Hoping to repeat his stellar performance in the South Carolina primary, former House Speaker Newt Gingrich is banking on support from the tea party to propel him to victory in Florida on Tuesday.
And tea party backing “absolutely” can ensure a Sunshine State primary win, Jose Mallea, Florida state director for the Gingrich campaign, declared in an exclusive interview with Newsmax.
“Every single one of these tea parties is incredibly organized. They have a lot of influence in the regions that they are in, so it’s not just the tea party members themselves who are going to vote for us,” said Mallea, noting that tea party support is just one part of a broad coalition of conservative support for Gingrich. “They’re also activists. And they are leaders in their own right in their individual communities.”
The Gingrich campaign boasts support from about 50 tea party organizers in Florida — each representing groups ranging from 500 to 5,000 people, said Kellen Giuda, national coalitions director for the campaign.
“We’re very confident that we’ll be able to turn out the tea party vote. We are in constant communication with our entire coalition, which ranges from 300 organizers around the country,” Giuda explained. “We have had aggressive outreach to the tea party community. We have had conference calls and meetings. We align very well with the core beliefs of the tea party and I think there’s just a general alignment of what Newt wants to do as president and what the tea party wants to see accomplished in D.C.”
Patricia Sullivan, who founded the Patriot Army and co-founded the North Lake Tea Party groups in Florida, told Newsmax that she is aware of several straw polls by Florida tea party groups that have chosen Gingrich, but she doesn’t know of any favoring any other GOP candidate.
Still, the tea party movement does not lend itself to singular endorsements, she said. “What’s interesting about the tea party movement is that it’s made up of many individuals who research, become informed and make a decision,” said Sullivan, who introduced Gingrich at a tea party rally on Thursday near Orlando. “It isn’t like a herd of sheep.”
Florida Gov. Rick Scott was able to defeat Republican challenger Bill McCollum in his 2010 primary fight based largely on tea party support.
“That was a very interesting race because it was a newcomer,” said Giuda, who founded the New York City area’s tea party movement in 2009. “The tea party clearly sided with Rick Scott. But Rick Scott was also able to put together a great coalition of voters and I think we’re seeing that with our voters too.”

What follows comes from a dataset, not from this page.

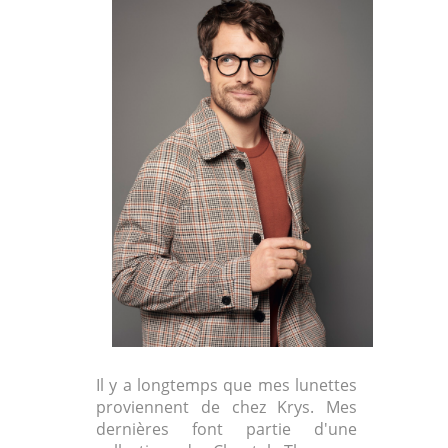
Il y a longtemps que mes lunettes
proviennent de chez Krys. Mes
dernières font partie d'une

The tea party movement was also key to Gingrich's victory in South Carolina, based on exit poll data from that state. Among tea party supporters in South Carolina, Gingrich led former Massachusetts Gov. Mitt Romney by 20 percentage points.
The Gingrich campaign tapped into a network of experienced activists left over from the 2010 midterm elections, when the tea party helped elect four new congressmen in the Palmetto State.
In the final days leading up to the South Carolina primary, tea party workers staffed phones and took to social media on behalf of Gingrich. Many of them previously had supported Rep. Michele Bachmann or Atlanta businessman Herman Cain, both of whom dropped out of the race before South Carolina. Saturday night, Cain delivered a resounding endorsement of Gingrich.
tea party rally in Mount Dora, Fla., hosted Gingrich on Thursday, drawing about 1,500 people, a number roughly equivalent to 15 percent of the town’s population.
Kellen said Gingrich helped launch the tea party movement in New York with an April 2009 appearance at one of his group’s early rallies that drew about 12,000 people.
“It was an epic event,” recalled Giuda. “Newt provided a lot of boost that we continued to grow from for the months following that after he came to our tea party. It really invigorated this whole grass roots movement around the five boroughs.”
Both Giuda and Mallea insist that Gingrich is the clear favorite of the tea party in Florida. “I have not seen one single source of tea party support for Romney,” Giuda said. “There may be . . . but I definitely have not seen any of it.”
Tea party voters simply do not view Romney as a consistent conservative, Guida said. “At the end of the day, they don’t just want to elect a Republican candidate. They want to elect the right Republican — the Republican who is going to go out there and not just beat Barack Obama but change the course of Washington, D.C., as a whole.”
Mallea, who helped get Marco Rubio elected to the Senate as his campaign manager, said Rubio’s election and the 2010 gubernatorial contest demonstrated the importance of winning tea party support in Florida.
“We saw it in the 2010 election cycle,” he said. “They are well organized. They are very motivated. And when they get behind you, you get armies of people out there. It’s really difficult to gauge until the results come in.”